Ainsi, interdire l'emploi de collaborateurs familiaux, la mesure phare du projet de loi de moralisation de la vie publique et promesse du candidat Macron, a passé une première étape dans la nuit de mercredi à jeudi, pour les ministres, non sans réserves de certains élus. Dès l'ouverture des discussions sur les deux textes prévoyant d'interdire ces emplois pour les ministres, parlementaires et élus locaux, la ministre de la Justice Nicole Belloubet avait observé que la "pratique, acceptée hier", "ne semble plus tolérable". Et de prévenir que "tout recul en la matière serait très mal perçu". L'interdiction est une "règle éthique et de bon sens, en application depuis 2009 au Parlement européen, mais aussi en Allemagne ou en Italie", notaient récemment d'autres "marcheurs".
Si, dans l'hémicycle, tous les groupes ont voté le premier volet axé sur les membres du gouvernement, certains députés ont exprimé des critiques sur l'interdiction pour les parlementaires, à venir ce jeudi 27 juillet. La "perte de confiance envers les élus exige sans doute la radicalité", a jugé Annie Genevard (LR), regrettant néanmoins "une action médiatique qui a chauffé à blanc l'opinion". Et Julien Aubert, dans une métaphore qui plaira à François Fillon, de lancer :
"C'est comme la fièvre porcine : un cochon est malade, alors on abat tout le troupeau.
"
Plus modérés, de jeunes LR ont dit comprendre la "nécessité de nettoyer quelques écuries d'Augias".

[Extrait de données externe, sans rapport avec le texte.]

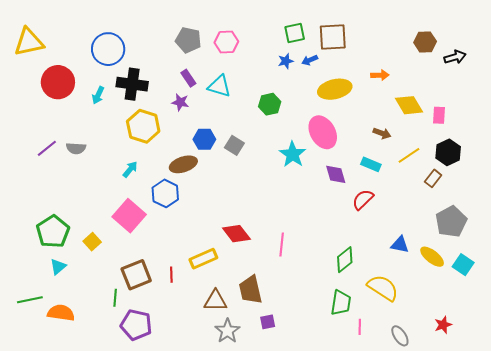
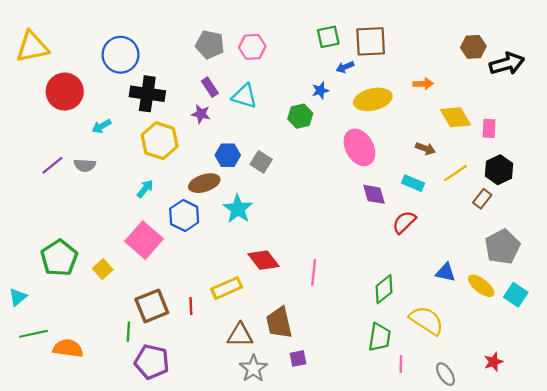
black arrow: (455, 57) -> (507, 64), size x1.4
blue star: (286, 61) -> (320, 90), moved
cyan arrow: (98, 95) -> (102, 126), moved, turned 36
cyan star: (293, 154) -> (238, 209), moved
cyan triangle: (58, 267) -> (18, 297), moved

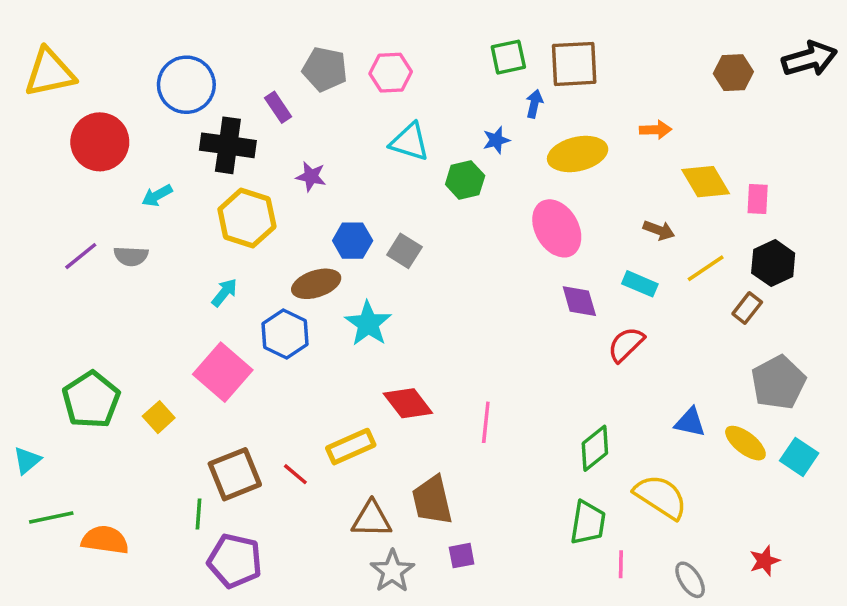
black arrow: (507, 64) -> (810, 59), moved
blue arrow: (345, 67) -> (534, 104), turned 126
purple rectangle: (210, 87) -> (278, 107), moved
cyan triangle: (244, 96) -> (410, 142), moved
red line: (191, 306) -> (295, 474), turned -48

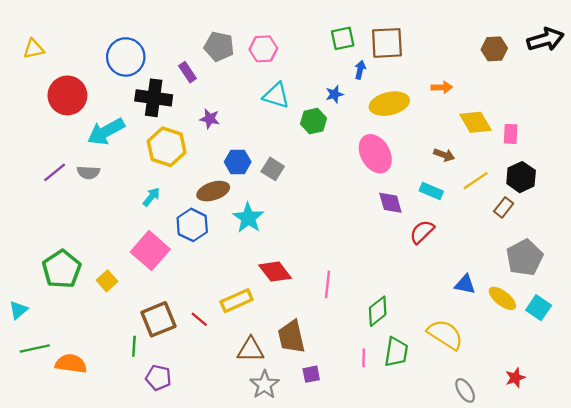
yellow triangle: (50, 73) -> (34, 49), size x0.6
cyan arrow: (157, 196) -> (106, 132), size x1.8
green diamond: (595, 448) -> (378, 311), moved
purple pentagon: (235, 561) -> (158, 378), size x0.7
pink line: (621, 564) -> (364, 358), moved

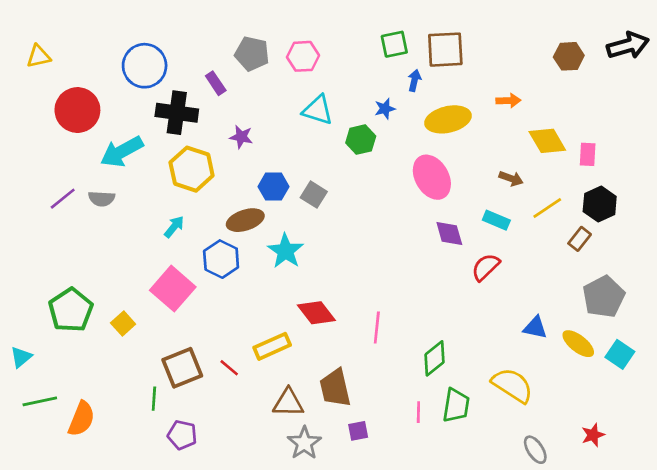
orange semicircle: (71, 364) -> (81, 419), turned 104

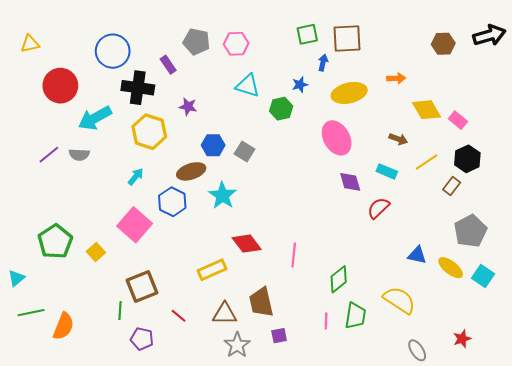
pink rectangle: (588, 154) -> (458, 120), turned -54
red line: (229, 368) -> (179, 316), moved

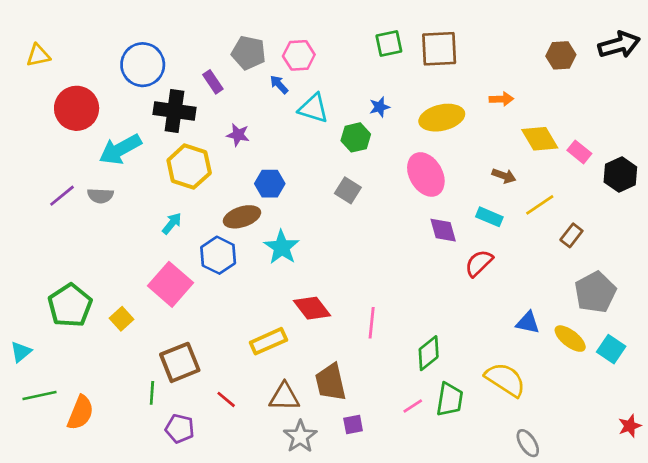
blue arrow: (323, 63) -> (279, 84), moved, turned -56
gray square: (244, 152) -> (348, 190), moved
black hexagon: (467, 159) -> (620, 174), moved
pink line: (326, 321) -> (413, 406), turned 56
red star: (462, 339) -> (630, 426), moved

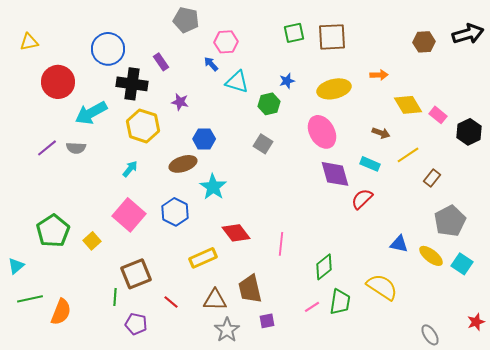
gray pentagon: (249, 53) -> (186, 20), moved
purple diamond: (443, 230) -> (335, 174), size x1.4
blue hexagon: (218, 255) -> (175, 212), moved
gray ellipse: (528, 443) -> (430, 335), moved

Au-delà, le sujet touche personnellement certains élus - une centaine de députés sous la dernière législature. François-Michel Lambert, ex-écologiste devenu LREM comptant sa femme dans ses collaborateurs, a ainsi regretté une réforme "sous la pression des médias et de fantasmes sur la probité des élus". Le chef de file des élus LREM Richard Ferrand, qui avait embauché son fils comme collaborateur quelques mois et s'est montré discret dans l'hémicycle sur ce texte jusqu'ici, aurait aussi été "réticent", selon un élu de la majorité.
C'est surtout le curseur d'interdiction qui a fait débat. Alors que le Sénat avait vu large sur le cercle familial après un zigzag sur le vote de l'interdiction pour les parlementaires, la commission des Lois a adopté un dispositif à deux niveaux, sur le modèle québécois. Seront interdits les emplois familiaux "pour la famille proche" (conjoint, partenaire de Pacs, concubin, parents et enfants ainsi que ceux du conjoint, partenaire de Pacs ou concubin) sous peine de trois ans de prison et 45.000 euros d'amende. Pour l'emploi de toute autre personne du second cercle (ancienne famille ou hors famille), il y aura une obligation de déclaration, comme en cas d'emploi croisé (embauche d'un collaborateur de la famille d'un autre élu ou ministre). L'Assemblée a voté l'interdiction pour les ministres avec cette retouche, rejetant un amendement gouvernemental pour enlever de la loi l'interdiction, déjà dans un décret récent, mais y laisser les peines.
Les débats pourraient durer jusqu'à vendredi, après de premières séances émaillées de tensions sur le temps de parole et les votes , "rodage" et "forme de bizutage" selon le président de l'Assemblée François de Rugy.